NEW YORK (GenomeWeb News) – HTG Molecular Diagnostics today said that it has partnered with the John Wayne Cancer Institute to commercialize melanoma assays based on molecular signatures identified through a research collaboration between the partners.

Tucson, Ariz.-based HTG said that it developed research assays and analyzed more than 400 annotated cases of melanoma, which resulted in several promising signatures. The firm said that it will now work on a commercialization strategy, which may include licensing the signatures to reference labs or submitting assays to the US Food and Drug Administration for clearance.

Financial and other terms of the partnership were not disclosed.
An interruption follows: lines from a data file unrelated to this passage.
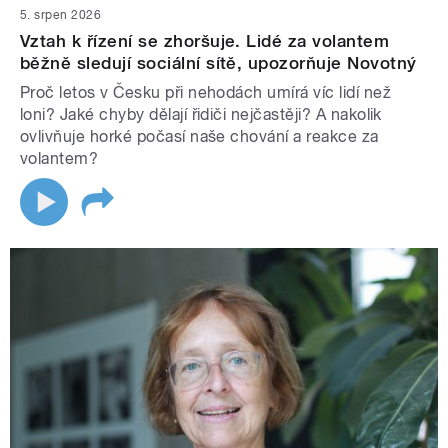
5. srpen 2026
Vztah k řízení se zhoršuje. Lidé za volantem
běžně sledují sociální sítě, upozorňuje Novotný
Proč letos v Česku při nehodách umírá víc lidí než
loni? Jaké chyby dělají řidiči nejčastěji? A nakolik
ovlivňuje horké počasí naše chování a reakce za
volantem?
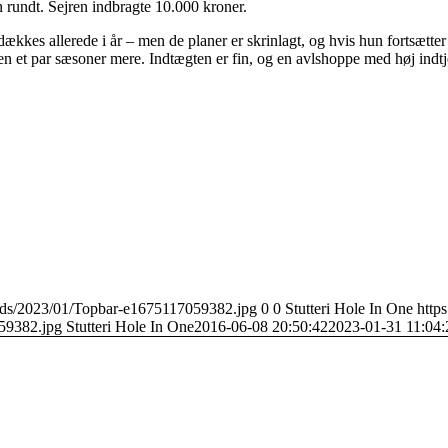
n rundt. Sejren indbragte 10.000 kroner.
dækkes allerede i år – men de planer er skrinlagt, og hvis hun fortsætter
en et par sæsoner mere. Indtægten er fin, og en avlshoppe med høj indtje
loads/2023/01/Topbar-e1675117059382.jpg
0
0
Stutteri Hole In One
https
59382.jpg
Stutteri Hole In One
2016-06-08 20:50:42
2023-01-31 11:04:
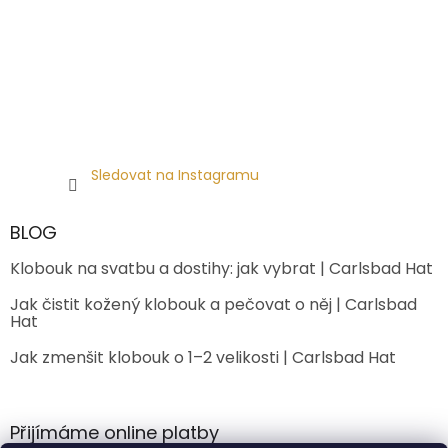
Sledovat na Instagramu
BLOG
Klobouk na svatbu a dostihy: jak vybrat | Carlsbad Hat
Jak čistit kožený klobouk a pečovat o něj | Carlsbad
Hat
Jak zmenšit klobouk o 1–2 velikosti | Carlsbad Hat
Přijímáme online platby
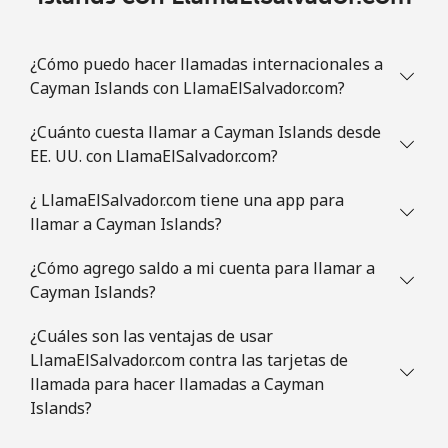
Línea fija
⁦69.5¢⁩
14 min por ⁦€10⁩
-
¿Cómo puedo hacer llamadas internacionales a
Cayman Islands con LlamaElSalvador.com?
Celular
⁦70.9¢⁩
14 min por ⁦€10⁩
⁦5¢⁩
¿Cuánto cuesta llamar a Cayman Islands desde
Congo
EE. UU. con LlamaElSalvador.com?
¿ LlamaElSalvador.com tiene una app para
Línea fija
⁦73.5¢⁩
13 min por ⁦€10⁩
-
llamar a Cayman Islands?
Celular
⁦67.5¢⁩
14 min por ⁦€10⁩
⁦12¢⁩
¿Cómo agrego saldo a mi cuenta para llamar a
Cayman Islands?
Cook Islands
¿Cuáles son las ventajas de usar
LlamaElSalvador.com contra las tarjetas de
Línea fija
⁦124.5¢⁩
8 min por ⁦€10⁩
-
llamada para hacer llamadas a Cayman
Islands?
Celular
⁦124.5¢⁩
8 min por ⁦€10⁩
⁦5¢⁩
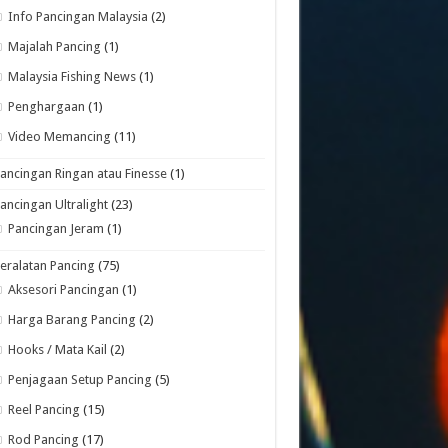
Info Pancingan Malaysia
(2)
Majalah Pancing
(1)
Malaysia Fishing News
(1)
Penghargaan
(1)
Video Memancing
(11)
ancingan Ringan atau Finesse
(1)
ancingan Ultralight
(23)
Pancingan Jeram
(1)
eralatan Pancing
(75)
Aksesori Pancingan
(1)
Harga Barang Pancing
(2)
Hooks / Mata Kail
(2)
Penjagaan Setup Pancing
(5)
Reel Pancing
(15)
Rod Pancing
(17)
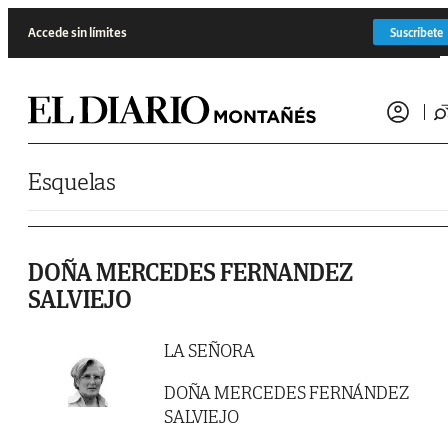
Saltar al contenido
Accede sin límites
Suscríbete
Esquelas
DOÑA MERCEDES FERNANDEZ
SALVIEJO
LA SEÑORA
DOÑA MERCEDES FERNÁNDEZ
SALVIEJO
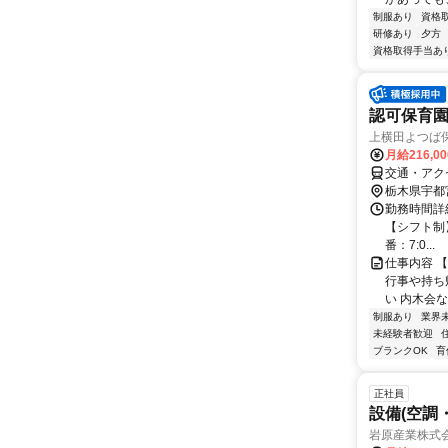
制服あり
資格
研修あり
夕方
資格取得手当あ
認可保育
上横田よつば保
月給216,0
交通・アク
栃木県宇都
勤務時間詳細
【シフト制】実
番：7:0...
仕事内容 
行事や持ち
い 内木会な
制服あり
業界
未経験者歓迎
ブランクOK
育
正社員
設備(空調
岩原産業株式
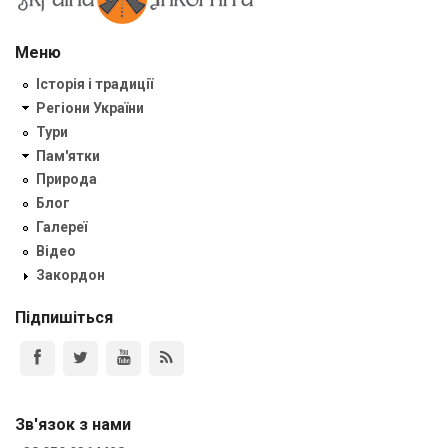
Меню
Історія і традиції
Регіони України
Тури
Пам'ятки
Природа
Блог
Галереї
Відео
Закордон
Підпишіться
Зв'язок з нами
HTG and JWCI have been collaborating for the past two years on finding molecular signatures for melanoma. The collaboration is ongoing and is focused on the melanoma continuum, HTG CEO TJ Johnson told GenomeWeb Daily News today. JWCI has been contributing annotated samples and medical expertise, while HTG has been contributing its technology and assay development, as well as conducting analysis of the signatures.

In effect, the agreement grants HTG an exclusive license to JWCI's part of the ownership of the IP for commercialization of diagnostic and prognostic signatures, said Johnson.

The tests developed by HTG will be multiplexed gene expression assays, he added. "Our focus of the collaboration has been on the entire melanoma continuum, so our expectation is that over time we will identify multiple signatures that have a medical utility throughout the continuum," Johnson said.

He said it's hard to predict when the first test from the collaboration with JWCI will be commercialized, but he added that the firm expects it would be "in commercialization mode late this year or early next year."

HTG doesn't have any FDA-cleared products on the market. It is currently validating signatures that it expects to bring through the regulatory process, and it anticipates its first multiplex assay — for non-small cell lung cancer — to go to FDA by the end of this year. After that, HTG expects to file around two products for year for FDA approval, said Johnson.

In addition to the NSCLC assay and the melanoma signatures, the firm is working on signatures for diffuse B-cell lymphoma and breast cancer. HTG also is developing its own instrumentation to run its assays and is in the process of building its commercialization operations.

A year ago, the firm raised $16.2 million in a Series D round of financing to support development of its instrument platform and its R&D and commercialization efforts.

Earlier this year, HTG inked an agreement with Sanofi to identify biomarkers that could potentially be used in a companion diagnostic test for an undisclosed investigational drug being developed by Sanofi.